>>

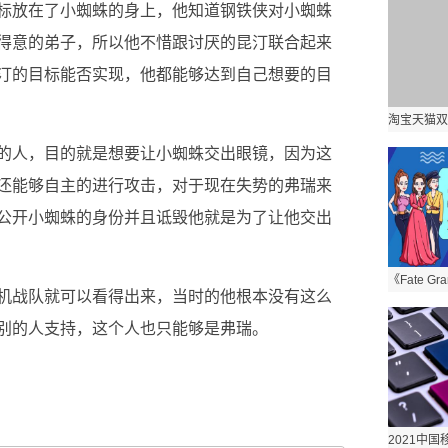
标放在了小蜘蛛的身上，他知道钢铁侠对小蜘蛛
得意的弟子，所以他不惜跟讨厌的昆汀联合起来
汀的目标能否实现，他都能够达到自己想要的目
的人，目的就是想要让小蜘蛛交出眼镜，因为这
还能够自主的进行攻击，对于现在失势的弗瑞来
公开小蜘蛛的身份并且诋毁他就是为了让他交出
机战队就可以看得出来，当时的他根本没有这么
别的人支持，这个人也只能够是弗瑞。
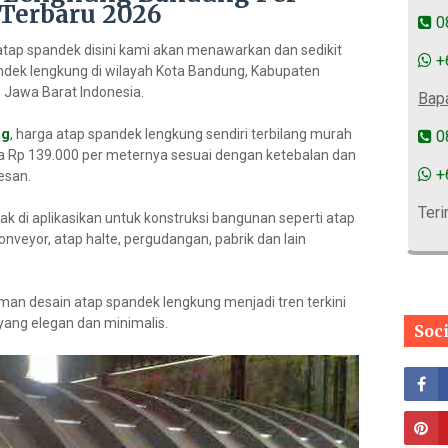
 Terbaru 2026
0
atap spandek disini kami akan menawarkan dan sedikit
+
ndek lengkung di wilayah Kota Bandung, Kabupaten
Jawa Barat Indonesia.
Bap
ng
, harga atap spandek lengkung sendiri terbilang murah
0
ga Rp 139.000 per meternya sesuai dengan ketebalan dan
+
esan.
Teri
k di aplikasikan untuk konstruksi bangunan seperti atap
nveyor, atap halte, pergudangan, pabrik dan lain
man desain atap spandek lengkung menjadi tren terkini
ang elegan dan minimalis.
Soc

<<

* **Task statement**:
The lines to copy run from the one containing "ga Rp 139.000" through the last line above. Copy them exactly and include nothing else.

* **Expected answer**:
ga Rp 139.000 per meternya sesuai dengan ketebalan dan
+
esan.
Teri
k di aplikasikan untuk konstruksi bangunan seperti atap
nveyor, atap halte, pergudangan, pabrik dan lain
man desain atap spandek lengkung menjadi tren terkini
ang elegan dan minimalis.
Soc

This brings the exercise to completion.